_Source information_:

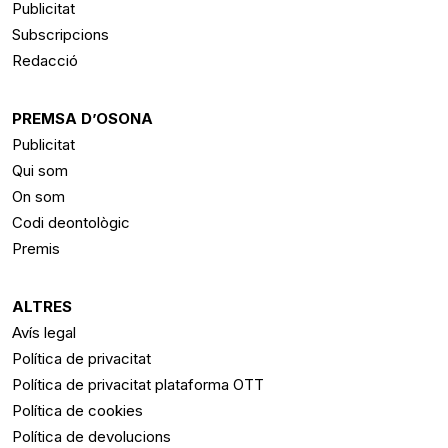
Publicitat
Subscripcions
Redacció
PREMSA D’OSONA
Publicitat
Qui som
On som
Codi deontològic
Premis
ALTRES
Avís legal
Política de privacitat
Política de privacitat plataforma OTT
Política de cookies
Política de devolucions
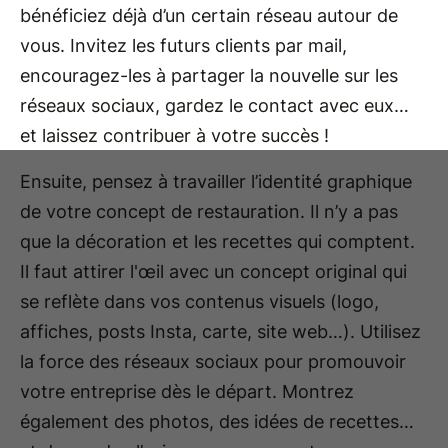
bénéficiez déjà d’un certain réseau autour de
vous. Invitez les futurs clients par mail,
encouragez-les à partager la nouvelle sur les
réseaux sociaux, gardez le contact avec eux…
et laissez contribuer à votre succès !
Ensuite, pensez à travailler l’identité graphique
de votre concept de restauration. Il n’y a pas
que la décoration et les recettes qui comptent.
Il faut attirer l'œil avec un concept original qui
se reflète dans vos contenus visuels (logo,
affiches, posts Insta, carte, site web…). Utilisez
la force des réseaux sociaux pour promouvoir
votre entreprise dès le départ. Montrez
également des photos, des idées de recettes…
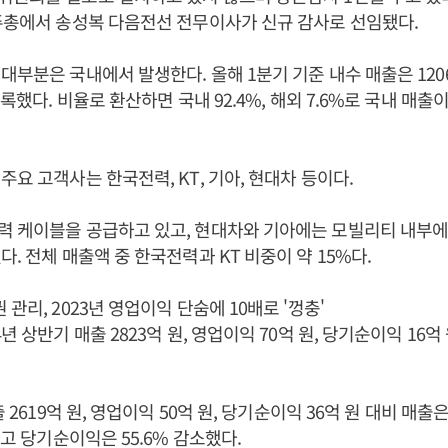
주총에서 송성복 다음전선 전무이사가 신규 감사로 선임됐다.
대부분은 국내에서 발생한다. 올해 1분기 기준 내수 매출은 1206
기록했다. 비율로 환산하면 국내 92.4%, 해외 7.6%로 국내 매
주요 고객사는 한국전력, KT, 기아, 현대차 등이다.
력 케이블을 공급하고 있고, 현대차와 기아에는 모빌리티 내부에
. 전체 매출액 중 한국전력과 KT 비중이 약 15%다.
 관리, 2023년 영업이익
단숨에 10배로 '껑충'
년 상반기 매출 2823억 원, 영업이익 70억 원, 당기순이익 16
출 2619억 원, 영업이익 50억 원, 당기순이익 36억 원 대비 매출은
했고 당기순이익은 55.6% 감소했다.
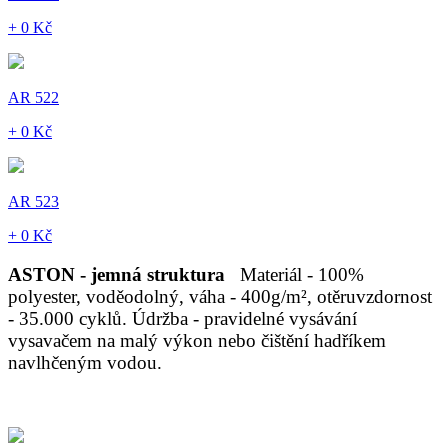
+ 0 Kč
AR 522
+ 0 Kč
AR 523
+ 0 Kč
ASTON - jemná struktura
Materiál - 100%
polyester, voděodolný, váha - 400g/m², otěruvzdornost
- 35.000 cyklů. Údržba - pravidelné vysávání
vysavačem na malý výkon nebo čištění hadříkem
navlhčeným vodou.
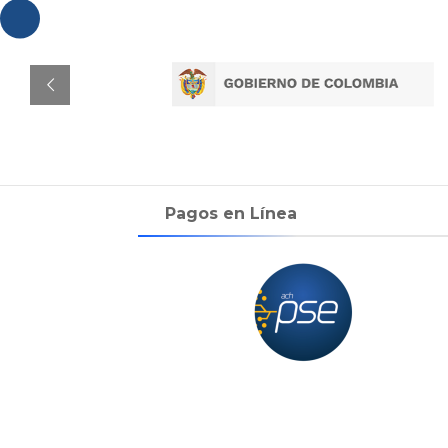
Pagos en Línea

_What to produce_:
Copy out exactly, with no pictures, the lines of the data from the first one through the line bearing "la force des réseaux sociaux pour promouvoir".

_Task answer_:
Publicitat
Subscripcions
Redacció
PREMSA D’OSONA
Publicitat
Qui som
On som
Codi deontològic
Premis
ALTRES
Avís legal
Política de privacitat
Política de privacitat plataforma OTT
Política de cookies
Política de devolucions
bénéficiez déjà d’un certain réseau autour de
vous. Invitez les futurs clients par mail,
encouragez-les à partager la nouvelle sur les
réseaux sociaux, gardez le contact avec eux…
et laissez contribuer à votre succès !
Ensuite, pensez à travailler l’identité graphique
de votre concept de restauration. Il n’y a pas
que la décoration et les recettes qui comptent.
Il faut attirer l'œil avec un concept original qui
se reflète dans vos contenus visuels (logo,
affiches, posts Insta, carte, site web…). Utilisez
la force des réseaux sociaux pour promouvoir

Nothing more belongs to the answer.